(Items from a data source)
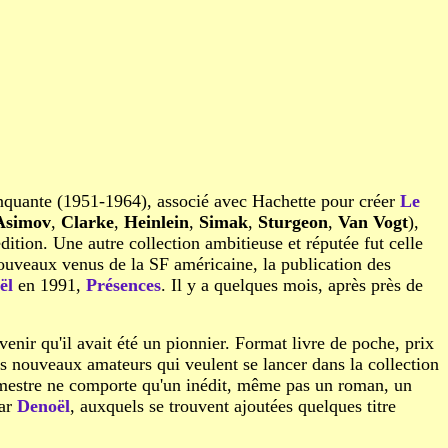
 cinquante (1951-1964), associé avec Hachette pour créer
Le
Asimov
,
Clarke
,
Heinlein
,
Simak
,
Sturgeon
,
Van Vogt
),
dition. Une autre collection ambitieuse et réputée fut celle
uveaux venus de la SF américaine, la publication des
ël
en 1991,
Présences
. Il y a quelques mois, après près de
enir qu'il avait été un pionnier. Format livre de poche, prix
es nouveaux amateurs qui veulent se lancer dans la collection
trimestre ne comporte qu'un inédit, même pas un roman, un
par
Denoël
, auxquels se trouvent ajoutées quelques titre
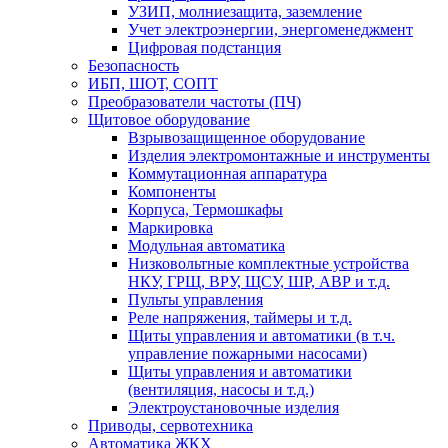
УЗИП, молниезащита, заземление
Учет электроэнергии, энергоменеджмент
Цифровая подстанция
Безопасность
ИБП, ШОТ, СОПТ
Преобразователи частоты (ПЧ)
Щитовое оборудование
Взрывозащищенное оборудование
Изделия электромонтажные и инструменты
Коммутационная аппаратура
Компоненты
Корпуса, Термошкафы
Маркировка
Модульная автоматика
Низковольтные комплектные устройства
НКУ, ГРЩ, ВРУ, ЩСУ, ШР, АВР и т.д.
Пульты управления
Реле напряжения, таймеры и т.д.
Щиты управления и автоматики (в т.ч.
управление пожарными насосами)
Щиты управления и автоматики
(вентиляция, насосы и т.д.)
Электроустановочные изделия
Приводы, сервотехника
Автоматика ЖКХ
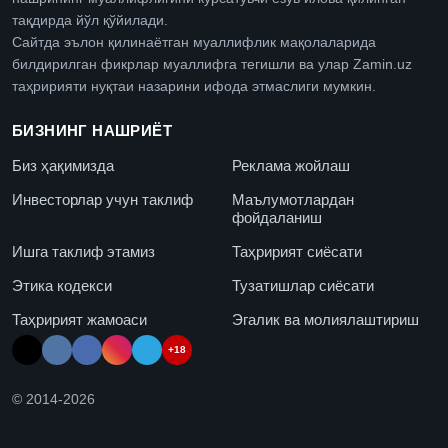
тақдирда йўл қўйилади.
Сайтда эълон қилинаётган муаллифлик мақолаларида
билдирилган фикрлар муаллифга тегишли ва улар Zamin.uz
таҳририяти нуқтаи назарини ифода этмаслиги мумкин.
БИЗНИНГ НАШРИЁТ
Биз ҳақимизда
Реклама жойлаш
Инвесторлар учун таклиф
Маълумотлардан
фойдаланиш
Ишга таклиф этамиз
Таҳририят сиёсати
Этика кодекси
Тузатишлар сиёсати
Таҳририят жамоаси
Эгалик ва молиялаштириш
+18
© 2014-
2026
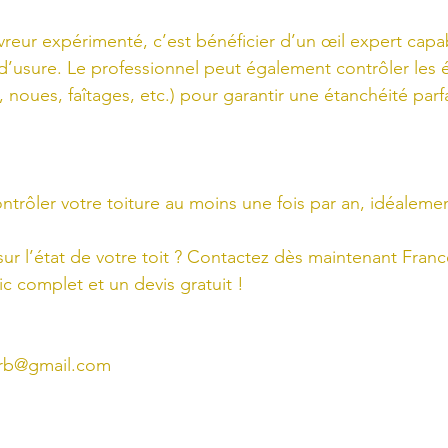
vreur expérimenté, c’est bénéficier d’un œil expert capa
d’usure. Le professionnel peut également contrôler les 
, noues, faîtages, etc.) pour garantir une étanchéité parfa
ontrôler votre toiture au moins une fois par an, idéalem
ur l’état de votre toit ? Contactez dès maintenant Fran
c complet et un devis gratuit !
erb@gmail.com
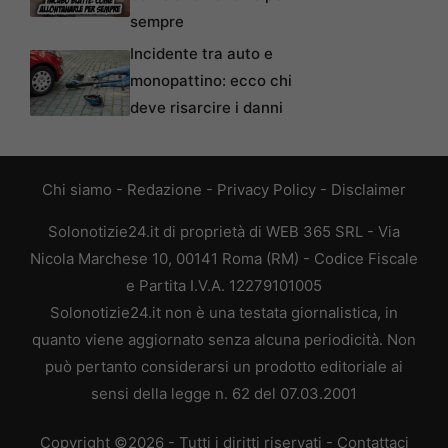
sempre
Incidente tra auto e
monopattino: ecco chi
deve risarcire i danni
Chi siamo
-
Redazione
-
Privacy Policy
-
Disclaimer
Solonotizie24.it di proprietà di WEB 365 SRL - Via
Nicola Marchese 10, 00141 Roma (RM) - Codice Fiscale
e Partita I.V.A. 12279101005
Solonotizie24.it non è una testata giornalistica, in
quanto viene aggiornato senza alcuna periodicità. Non
può pertanto considerarsi un prodotto editoriale ai
sensi della legge n. 62 del 07.03.2001
Copyright ©2026 - Tutti i diritti riservati -
Contattaci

_TASK TO CARRY OUT_
Every entry above, pictures excluded, needs to be duplicated exactly.

_RESPONSE FOR THIS EXERCISE_
 cinquante (1951-1964), associé avec Hachette pour créer
Le
Asimov
,
Clarke
,
Heinlein
,
Simak
,
Sturgeon
,
Van Vogt
),
dition. Une autre collection ambitieuse et réputée fut celle
uveaux venus de la SF américaine, la publication des
ël
en 1991,
Présences
. Il y a quelques mois, après près de
enir qu'il avait été un pionnier. Format livre de poche, prix
es nouveaux amateurs qui veulent se lancer dans la collection
trimestre ne comporte qu'un inédit, même pas un roman, un
par
Denoël
, auxquels se trouvent ajoutées quelques titre
УЗИП, молниезащита, заземление
Учет электроэнергии, энергоменеджмент
Цифровая подстанция
Безопасность
ИБП, ШОТ, СОПТ
Преобразователи частоты (ПЧ)
Щитовое оборудование
Взрывозащищенное оборудование
Изделия электромонтажные и инструменты
Коммутационная аппаратура
Компоненты
Корпуса, Термошкафы
Маркировка
Модульная автоматика
Низковольтные комплектные устройства
НКУ, ГРЩ, ВРУ, ЩСУ, ШР, АВР и т.д.
Пульты управления
Реле напряжения, таймеры и т.д.
Щиты управления и автоматики (в т.ч.
управление пожарными насосами)
Щиты управления и автоматики
(вентиляция, насосы и т.д.)
Электроустановочные изделия
Приводы, сервотехника
Автоматика ЖКХ
тақдирда йўл қўйилади.
Сайтда эълон қилинаётган муаллифлик мақолаларида
билдирилган фикрлар муаллифга тегишли ва улар Zamin.uz
таҳририяти нуқтаи назарини ифода этмаслиги мумкин.
БИЗНИНГ НАШРИЁТ
Биз ҳақимизда
Реклама жойлаш
Инвесторлар учун таклиф
Маълумотлардан
фойдаланиш
Ишга таклиф этамиз
Таҳририят сиёсати
Этика кодекси
Тузатишлар сиёсати
Таҳририят жамоаси
Эгалик ва молиялаштириш
+18
© 2014-
2026
vreur expérimenté, c’est bénéficier d’un œil expert capa
d’usure. Le professionnel peut également contrôler les 
, noues, faîtages, etc.) pour garantir une étanchéité parfa
ontrôler votre toiture au moins une fois par an, idéalem
ur l’état de votre toit ? Contactez dès maintenant Fran
c complet et un devis gratuit !
erb@gmail.com
sempre
Incidente tra auto e
monopattino: ecco chi
deve risarcire i danni
Chi siamo
-
Redazione
-
Privacy Policy
-
Disclaimer
Solonotizie24.it di proprietà di WEB 365 SRL - Via
Nicola Marchese 10, 00141 Roma (RM) - Codice Fiscale
e Partita I.V.A. 12279101005
Solonotizie24.it non è una testata giornalistica, in
quanto viene aggiornato senza alcuna periodicità. Non
può pertanto considerarsi un prodotto editoriale ai
sensi della legge n. 62 del 07.03.2001
Copyright ©2026 - Tutti i diritti riservati -
Contattaci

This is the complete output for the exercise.